TASK ITEM:
Whenever a line of the listing contains the string "logo", return that line.

DATASET EXTRACT:
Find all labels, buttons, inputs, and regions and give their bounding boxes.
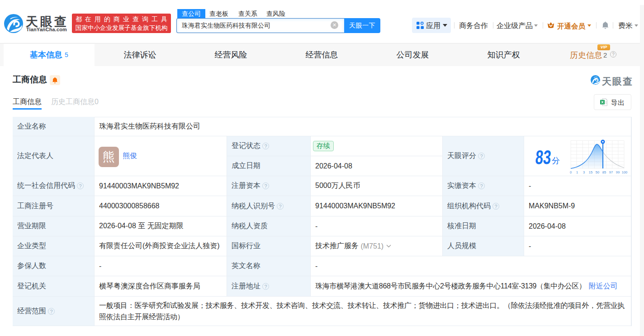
svg-text:15: 15 <box>589 170 592 174</box>
svg-text:3: 3 <box>583 170 585 174</box>
svg-text:99: 99 <box>616 170 620 174</box>
svg-text:50: 50 <box>596 170 599 174</box>
svg-text:100: 100 <box>622 170 628 174</box>
svg-text:0: 0 <box>570 170 572 174</box>
svg-text:1: 1 <box>576 170 578 174</box>
svg-text:97: 97 <box>609 170 613 174</box>
svg-text:85: 85 <box>602 170 606 174</box>
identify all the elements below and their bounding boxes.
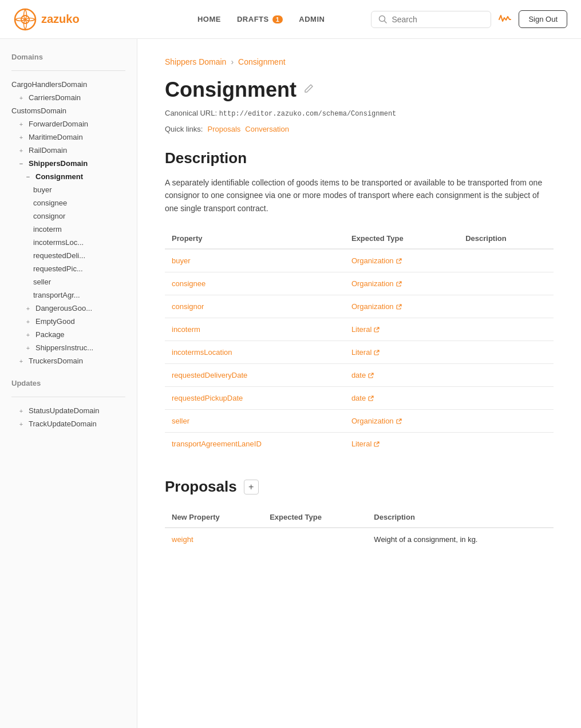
sidebar-item-consignee[interactable]: consignee bbox=[0, 196, 137, 209]
sidebar-item-package[interactable]: + Package bbox=[0, 328, 137, 341]
type-link[interactable]: Literal bbox=[351, 440, 452, 448]
table-row: weight Weight of a consignment, in kg. bbox=[165, 528, 554, 551]
property-description bbox=[459, 295, 554, 318]
property-link[interactable]: consignee bbox=[172, 279, 205, 288]
sidebar-item-cargo[interactable]: CargoHandlersDomain bbox=[0, 78, 137, 91]
proposal-property-link[interactable]: weight bbox=[172, 535, 193, 544]
type-link[interactable]: Organization bbox=[351, 279, 452, 288]
type-link[interactable]: date bbox=[351, 394, 452, 402]
sidebar-item-label: RailDomain bbox=[29, 146, 67, 155]
property-link[interactable]: incotermsLocation bbox=[172, 348, 232, 357]
logo[interactable]: zazuko bbox=[14, 8, 151, 31]
sidebar-item-consignment[interactable]: − Consignment bbox=[0, 170, 137, 183]
sidebar-item-requestedDeli[interactable]: requestedDeli... bbox=[0, 249, 137, 262]
sidebar-item-seller[interactable]: seller bbox=[0, 275, 137, 288]
table-row: consignee Organization bbox=[165, 272, 554, 295]
nav-admin[interactable]: ADMIN bbox=[299, 15, 325, 23]
canonical-label: Canonical URL: bbox=[165, 109, 217, 117]
activity-icon[interactable] bbox=[498, 13, 512, 26]
type-link[interactable]: Organization bbox=[351, 302, 452, 311]
maritime-toggle: + bbox=[17, 134, 25, 141]
nav-home[interactable]: HOME bbox=[197, 15, 221, 23]
property-link[interactable]: consignor bbox=[172, 302, 204, 311]
property-description bbox=[459, 433, 554, 456]
page-title: Consignment bbox=[165, 78, 297, 102]
type-link[interactable]: Literal bbox=[351, 325, 452, 334]
sidebar-item-label: DangerousGoo... bbox=[35, 304, 92, 312]
table-row: buyer Organization bbox=[165, 249, 554, 272]
sidebar-item-label: Package bbox=[35, 330, 65, 339]
drafts-badge: 1 bbox=[272, 15, 283, 23]
sidebar-item-consignor[interactable]: consignor bbox=[0, 209, 137, 223]
shippersInstruc-toggle: + bbox=[24, 345, 32, 351]
main-content: Shippers Domain › Consignment Consignmen… bbox=[137, 39, 581, 728]
type-link[interactable]: Organization bbox=[351, 417, 452, 425]
sidebar-item-transportAgr[interactable]: transportAgr... bbox=[0, 288, 137, 302]
property-link[interactable]: requestedPickupDate bbox=[172, 394, 243, 402]
sidebar-item-emptyGood[interactable]: + EmptyGood bbox=[0, 315, 137, 328]
truckers-toggle: + bbox=[17, 358, 25, 365]
table-row: incoterm Literal bbox=[165, 318, 554, 341]
sidebar-item-statusUpdate[interactable]: + StatusUpdateDomain bbox=[0, 404, 137, 417]
dangerousGoo-toggle: + bbox=[24, 305, 32, 312]
sidebar-item-trackUpdate[interactable]: + TrackUpdateDomain bbox=[0, 417, 137, 430]
sidebar-item-customs[interactable]: CustomsDomain bbox=[0, 104, 137, 117]
search-box[interactable] bbox=[371, 11, 491, 28]
sidebar-item-buyer[interactable]: buyer bbox=[0, 183, 137, 196]
type-link[interactable]: Organization bbox=[351, 256, 452, 265]
sidebar-item-shippersInstruc[interactable]: + ShippersInstruc... bbox=[0, 341, 137, 354]
type-link[interactable]: date bbox=[351, 371, 452, 379]
sidebar-divider-domains bbox=[11, 70, 125, 71]
sidebar-item-rail[interactable]: + RailDomain bbox=[0, 144, 137, 157]
sidebar-item-label: seller bbox=[33, 278, 51, 286]
sidebar-item-truckers[interactable]: + TruckersDomain bbox=[0, 354, 137, 367]
sidebar-item-incotermsLoc[interactable]: incotermsLoc... bbox=[0, 236, 137, 249]
type-link[interactable]: Literal bbox=[351, 348, 452, 357]
sidebar-item-dangerousGoo[interactable]: + DangerousGoo... bbox=[0, 302, 137, 315]
edit-icon[interactable] bbox=[303, 84, 314, 96]
col-expected-type-p: Expected Type bbox=[263, 507, 367, 528]
quick-link-proposals[interactable]: Proposals bbox=[207, 125, 240, 133]
sidebar-item-requestedPic[interactable]: requestedPic... bbox=[0, 262, 137, 275]
sidebar-item-maritime[interactable]: + MaritimeDomain bbox=[0, 130, 137, 144]
property-description bbox=[459, 410, 554, 433]
sidebar-item-forwarder[interactable]: + ForwarderDomain bbox=[0, 117, 137, 130]
breadcrumb-current: Consignment bbox=[238, 57, 286, 66]
property-table: Property Expected Type Description buyer… bbox=[165, 228, 554, 455]
sidebar-item-shippers[interactable]: − ShippersDomain bbox=[0, 157, 137, 170]
sidebar-item-carriers[interactable]: + CarriersDomain bbox=[0, 91, 137, 104]
nav-drafts[interactable]: DRAFTS 1 bbox=[237, 15, 283, 23]
proposals-title-row: Proposals + bbox=[165, 478, 554, 496]
col-expected-type: Expected Type bbox=[345, 228, 459, 249]
property-link[interactable]: incoterm bbox=[172, 325, 200, 334]
col-description: Description bbox=[459, 228, 554, 249]
logo-text: zazuko bbox=[41, 13, 80, 26]
sidebar-divider-updates bbox=[11, 397, 125, 397]
property-link[interactable]: buyer bbox=[172, 256, 191, 265]
package-toggle: + bbox=[24, 331, 32, 338]
table-row: consignor Organization bbox=[165, 295, 554, 318]
sidebar-item-label: consignee bbox=[33, 199, 67, 207]
signout-button[interactable]: Sign Out bbox=[519, 10, 567, 28]
canonical-url-value: http://editor.zazuko.com/schema/Consignm… bbox=[219, 110, 397, 118]
property-link[interactable]: seller bbox=[172, 417, 189, 425]
add-proposal-button[interactable]: + bbox=[244, 480, 259, 494]
quick-link-conversation[interactable]: Conversation bbox=[245, 125, 289, 133]
header: zazuko HOME DRAFTS 1 ADMIN Sign Out bbox=[0, 0, 581, 39]
sidebar-item-label: incotermsLoc... bbox=[33, 238, 84, 247]
shippers-toggle: − bbox=[17, 160, 25, 167]
sidebar-item-label: TrackUpdateDomain bbox=[29, 420, 97, 428]
breadcrumb-parent[interactable]: Shippers Domain bbox=[165, 57, 226, 66]
rail-toggle: + bbox=[17, 147, 25, 154]
sidebar-item-incoterm[interactable]: incoterm bbox=[0, 223, 137, 236]
table-row: seller Organization bbox=[165, 410, 554, 433]
table-row: transportAgreementLaneID Literal bbox=[165, 433, 554, 456]
property-link[interactable]: requestedDeliveryDate bbox=[172, 371, 247, 379]
sidebar-item-label: CustomsDomain bbox=[11, 106, 66, 115]
proposals-table: New Property Expected Type Description w… bbox=[165, 507, 554, 551]
emptyGood-toggle: + bbox=[24, 318, 32, 325]
property-link[interactable]: transportAgreementLaneID bbox=[172, 440, 262, 448]
sidebar-item-label: requestedPic... bbox=[33, 264, 83, 273]
search-input[interactable] bbox=[392, 15, 484, 24]
property-description bbox=[459, 249, 554, 272]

OUTPUT FOR THIS EXERCISE:
logo[interactable]: zazuko bbox=[14, 8, 151, 31]
logo-text: zazuko bbox=[41, 13, 80, 26]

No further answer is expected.